Why organizations are "drowning in data but starving for information"

1. The fragmented way in which organizations have developed IS and their supporting databases 2. Most systems are developed to support operational processing, with little or no thought given to the information or analytical tools needed for decision making

Enterprise Data Warehouse

A centralized, integrated data warehouse that is the control point and single source of all data made available to end users for decision support applications

Logical Data mart

A data mart created by a relational view of a data warehouse

Dependent Data Mart

A data mart filled exclusively from an enterprise data warehouse and its reconciled data

Data Mart

A data warehouse that is limited in scope, customized for the decision-making applications of a particular end-user group. It's contents are either obtained from independent ETL processes for an independent data mart, or are derived from the data warehouse

Star Schema

A simple database design (particularly suited to ad hoc queries) in which dimensional data (describing how data are commonly aggregated for reporting) are separated from fact or event data (describing business activities). A star schema is one version of a dimensional model. It is not suited to online transaction processing, and therefore, it is not generally used in operations systems, operational data stores, or an EDW.

Exploration Warehouse

A special version of the EDW optimized for data mining and business intelligence using advanced statistical, mathematical modeling, and visualization tools. It's a benefit of having the dependent data marts and the EDW

Operational System

A system that is used to run a business in real time, based on current data. Must process large volumes of relatively simple read/write transactions and provide fast response. Also called system of records EX: sales order processing, reservation systems..

Real-time Data Warehouse

An enterprise data warehouse that accepts near-real-time feeds of transactional data from the system of record, analyzes warehouse data, and in near-real-time relays business rules to the data warehouse and systems of record so that immediate action can be taken in response to business events

Operational Data Store

An integrated, subject-oriented, continuously updateable, current-valued (with recent history), enterprise-wide, detailed database designed to serve operational users as they do decision support processing. It doesn't contain "deep history" like the EDW. It may be fed from the database of an ERP application, and it serves as the staging area for loading data into the EDW. It may receive data immediately or with some delay from the system of records.

Informational Processing

Analysis of data or other forms of information to support decision making. It needs large 'swatches' of data from which to derive information (ex: sales of all products, over several years, from every sales region)

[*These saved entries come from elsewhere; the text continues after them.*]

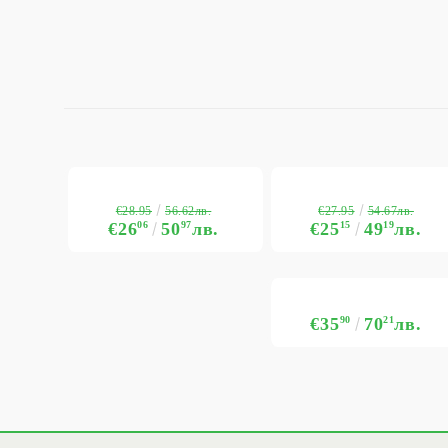
€28.95
€27.95
56.62лв.
54.67лв.
€26
06
50
97
лв.
€25
15
49
19
лв.
€35
90
70
21
лв.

Corporate Information Factory (CIF)

Another name for the dependent data mart and operational data store architecture

Operational Processing (Transaction Processing)

Captures, stores, and manipulates data to support daily operations of the organization. It focuses database design on optimizing access to a small set of data related to a transaction (ex: customer, order, associated product data)

Data warehouses

Consolidate and integrate information from many internal and external sources and arrange it in a meaningful format for making accurate and timely business decisions. Data warehousing requires extracting data from existing operational systems, cleansing and transforming data for decision making, and loading them into a data warehouse (ETL).

Fact table

Contain factual or quantitative data

Derived Data

Data that have been selected, formatted, and aggregated for end-user decision support applications

Information Systems

Designed to support decision making based on historical point-in-time and prediction data. Designed for complex queries or data-mining applications. EX: sales trend analysis, customer segmentation

Reconciled Data

Detailed, current data intended to be the single, authoritative source for all decision support systems

Dimensional table

Hold descriptive data (context) about the subjects of the business. The dimensional tables are usually the source of attributes used to qualify, categorize, or summarize facts in queries, reports, or graphs. Each dimensional table has a 1:M relationship to the central fact table. Each dimension table generally has a simple PK as well as several nonkey attributes. The PK in turn is the FK in a fact table

Derived Data Layer

It is the layer with which users normally interact for their decision support applications. The source of derived data is the reconciled data, created from what can be a rather complex data process to integrate and make consistent data from many systems of record inside and outside the organization.

Status vs Event Data

Status: Most of the data stored in a database (including data warehouses). It's a summary (ex: hourly total) of transactions or events Event: Represents transactions. May be stored for a defined period, but then are deleted or archived to save storage space

Duration of the Database

The amount of history to be kept. Natural duration is 13 months or 5 calendar quarters

Grain

The level of detail in a fact table, determined by the intersection of all the components of the PL, including all foreign keys and any other PK elements. You want to use the smallest grain b/c you can't drill down past that.

Data warehousing

The process whereby organizations create and maintain data warehouses and extract meaning from and help inform decision making through the use of data in the data warehouse. It requires following proven data warehousing practices, sound project management, strong organizational commitment, and making the right technology decisions.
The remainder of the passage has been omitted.